On Tuesday, Tammy got a call at work—a cattle feedlot—from Child Protective Services. The agency had to meet with her immediately. She and her husband were suspected of child abuse. The daycare center had called CPS to report a bruise on the baby's chest.

But it wasn't a bruise. It was a birthmark.

According to O'Haire, the daycare—Roots Nature School, which offers "nature-based childcare and preschool"—made no attempt to contact her about the alleged bruise. The school, "went straight to the state, assuming we are beating our child," O'Haire wrote on Facebook.

The daycare provider later told O'Haire that she thought the mark on the child was either a bruise or a rash. But there's a pretty huge difference between a bruise and a rash (although bruises, like rashes are often innocent—kids bump into things).

On her own Facebook page, Roots Director and Lead Teacher Aysha Carter said she stood by her decision to call CPS, though noted it was a tough call.

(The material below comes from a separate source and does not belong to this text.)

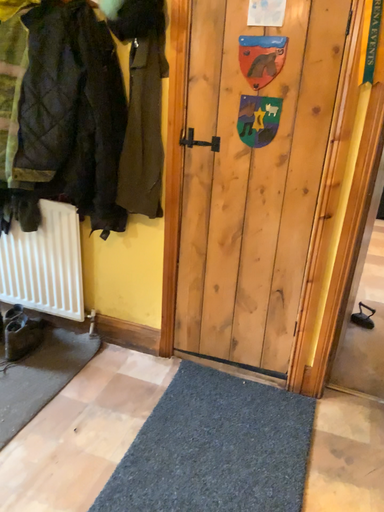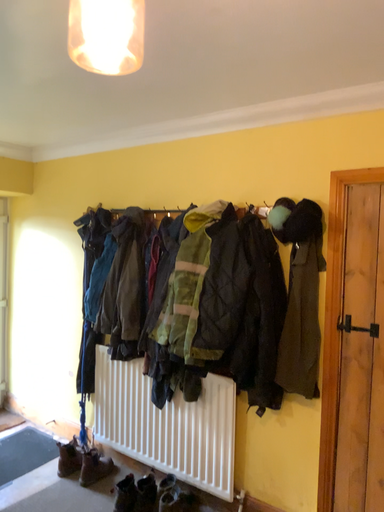 Question: How did the camera likely rotate when shooting the video?

Choices:
 (A) rotated downward
 (B) rotated upward

Answer: (B)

"If I had to redo it, I would have done the same thing," she wrote. Carter was not immediately available for comment.

Tammy made an appointment for her and her husband to meet with CPS on August 10. But first thing that morning, she took her son to the pediatrician."She examined him—she's been his pediatrician since he was six days old," said O'Haire in an interview. "She confirmed it was a birthmark and not a bruise." The doctor even wrote a note.

What's more, O'Haire has posted Facebook photos of her son every month on his birthday. The birthmark showed up at around five months. She had four time-stamped photos of this "bruise."

At her CPS appointment, they were joined by a sheriff. O'Haire showed them the photos and the doctor's note. The sheriff's response?

"The sheriff told us that he thought the birthmark looked like a handprint," O'Haire recalled.

At that point, says O'Haire, "I was a blubbering mess. I think this is standard protocol—they have to take everything very serious. I've been hearing this, 'If there's any sign of any suspicious marks on any child, it has to be reported to the state.' So that was their rebuttal."

But this approach is comically misguided.

It's like zero tolerance for the Pop Tart chewed into the shape of a gun. The school didn't have to take it seriously, because anyone with two brain cells knows the difference between a weapon and a pastry, just as anyone knows the difference between a confirmed birthmark and a bruise from child abuse.

And yet, O'Haire and her husband must appear before CPS and the sheriff again in three weeks. Until then, their case is open.

The one silver lining, O'Haire said, is this: After she posted about her troubles on Facebook, "a lot of other moms have opened up about their stories. One mom said that she got called into CPS because she missed [her child's] checkup. Another mom shared how one of he children had a similar situation where a birthmark looked like a bruise and she got called in, too. Another woman told me she was involved in a similar situation with CPS. So I'm just happy that I'm spreading the word about this."

Me too.

These stories illustrate the fact that we must kill off the notion that overreacting to nearly non-existent threats is prudent. As one parent wrote in support of the day care provider on the provider's page, "I would rather see 1 million reports that end up not being an issue than see even one go unreported and lead to serious injury or the death of a child." We have to stop framing the issue like that. If the system is reporting one million unfounded cases, that is a million distraught families. This is not something we have to just shrug off in the name of child safety. We cannot allow hysteria to trigger government involvement.

And finally, if the sheriff has so little to do that he is hallucinating handprints, he needs a furlough. Starting now.